#### EXERCISE REQUIREMENTS:
Answer with one number only: how many lines in this material contain the word "without"?

******

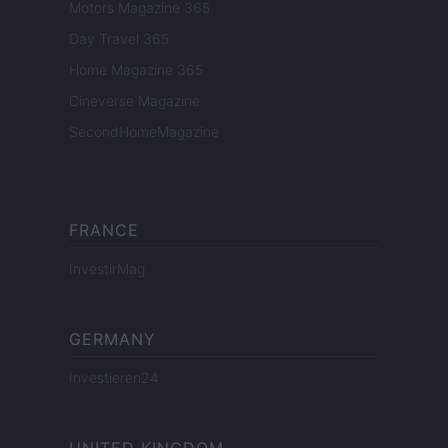
Motors Magazine 365
Day Travel 365
Home Magazine 365
Cineverse Magazine
SecondHomeMagazine
FRANCE
InvestirMag
GERMANY
Investieren24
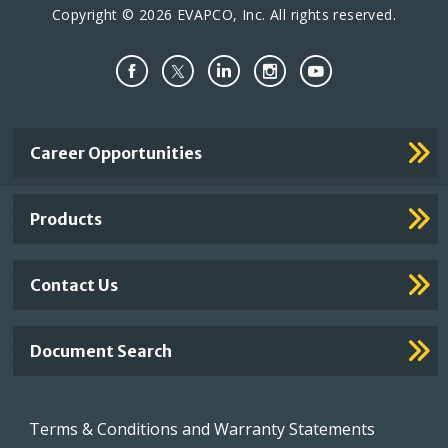
Copyright © 2026 EVAPCO, Inc. All rights reserved.
Important
Career Opportunities
Footer
Links
Products
Contact Us
Document Search
Footer
Terms & Conditions and Warranty Statements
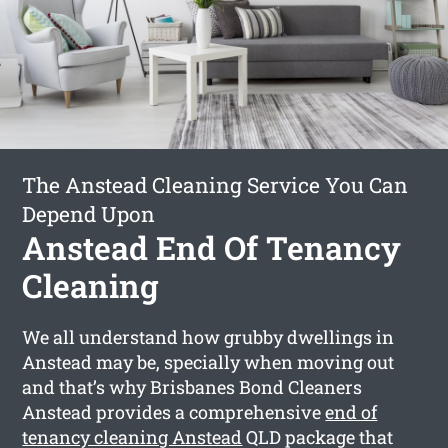
The Anstead Cleaning Service You Can
Depend Upon
Anstead End Of Tenancy
Cleaning
We all understand how grubby dwellings in
Anstead may be, specially when moving out
and that’s why Brisbanes Bond Cleaners
Anstead provides a comprehensive
end of
tenancy cleaning Anstead
QLD package that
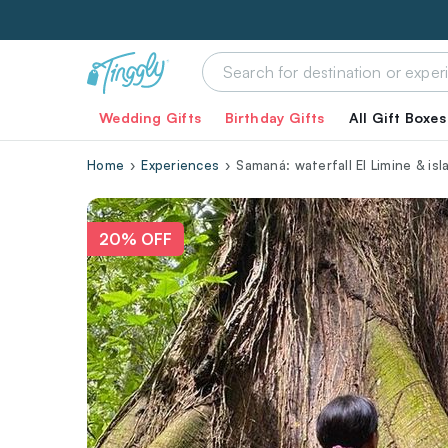
Wedding Gifts
Birthday Gifts
All Gift Boxes
Home
Experiences
Samaná: waterfall El Limine & i
20% OFF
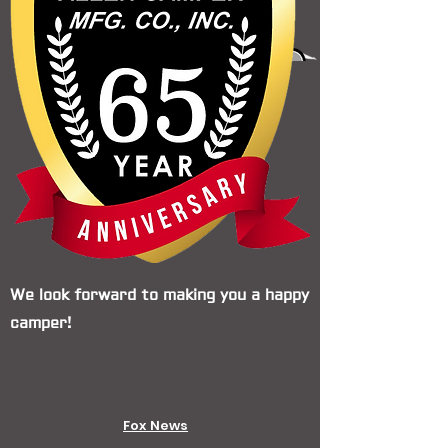
We look forward to making you a happy
camper!
Fox News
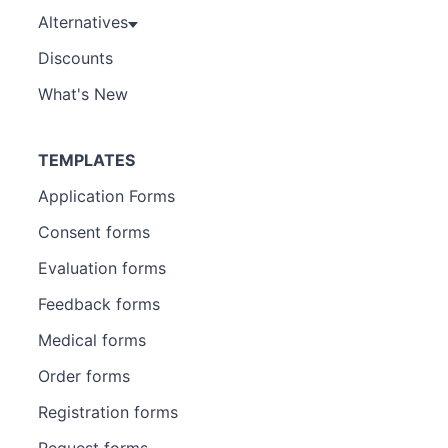
Alternatives
Discounts
What's New
TEMPLATES
Application Forms
Consent forms
Evaluation forms
Feedback forms
Medical forms
Order forms
Registration forms
Request forms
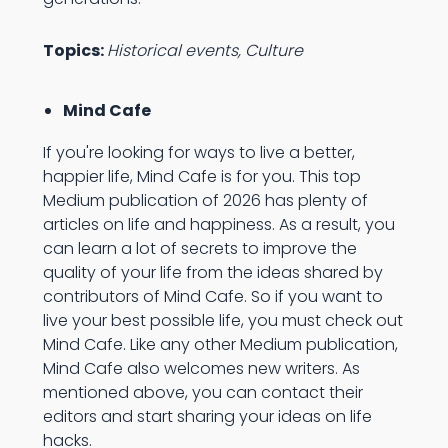
Topics:
Historical events, Culture
Mind Cafe
If you're looking for ways to live a better,
happier life, Mind Cafe is for you. This top
Medium publication of 2026 has plenty of
articles on life and happiness. As a result, you
can learn a lot of secrets to improve the
quality of your life from the ideas shared by
contributors of Mind Cafe. So if you want to
live your best possible life, you must check out
Mind Cafe. Like any other Medium publication,
Mind Cafe also welcomes new writers. As
mentioned above, you can contact their
editors and start sharing your ideas on life
hacks.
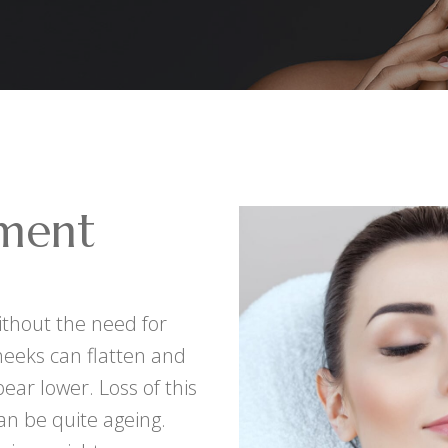
ment
without the need for
heeks can flatten and
ear lower. Loss of this
an be quite ageing.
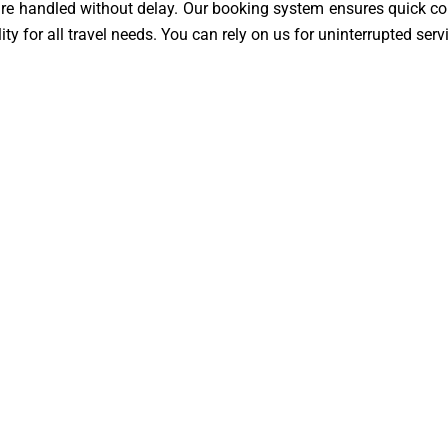
 are handled without delay. Our booking system ensures quick con
ity for all travel needs. You can rely on us for uninterrupted ser
Travel
14 to LGW service is operated by skilled and licensed driver
re always their top priorities. Drivers are polite, helpful, an
 is managed with care and responsibility. This guarantees a sec
thampton SO14
k to Southampton SO14 £109 |
e. Passengers are picked up
their destination. There is no
e journey is direct, simple, and
tourists, and business travelers.
rience. Convenience is at the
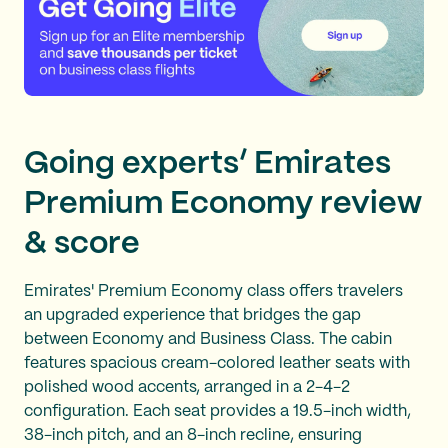
Going experts’ Emirates
Premium Economy review
& score
Emirates' Premium Economy class offers travelers
an upgraded experience that bridges the gap
between Economy and Business Class. The cabin
features spacious cream-colored leather seats with
polished wood accents, arranged in a 2-4-2
configuration. Each seat provides a 19.5-inch width,
38-inch pitch, and an 8-inch recline, ensuring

******

#### RESULT BELOW:
2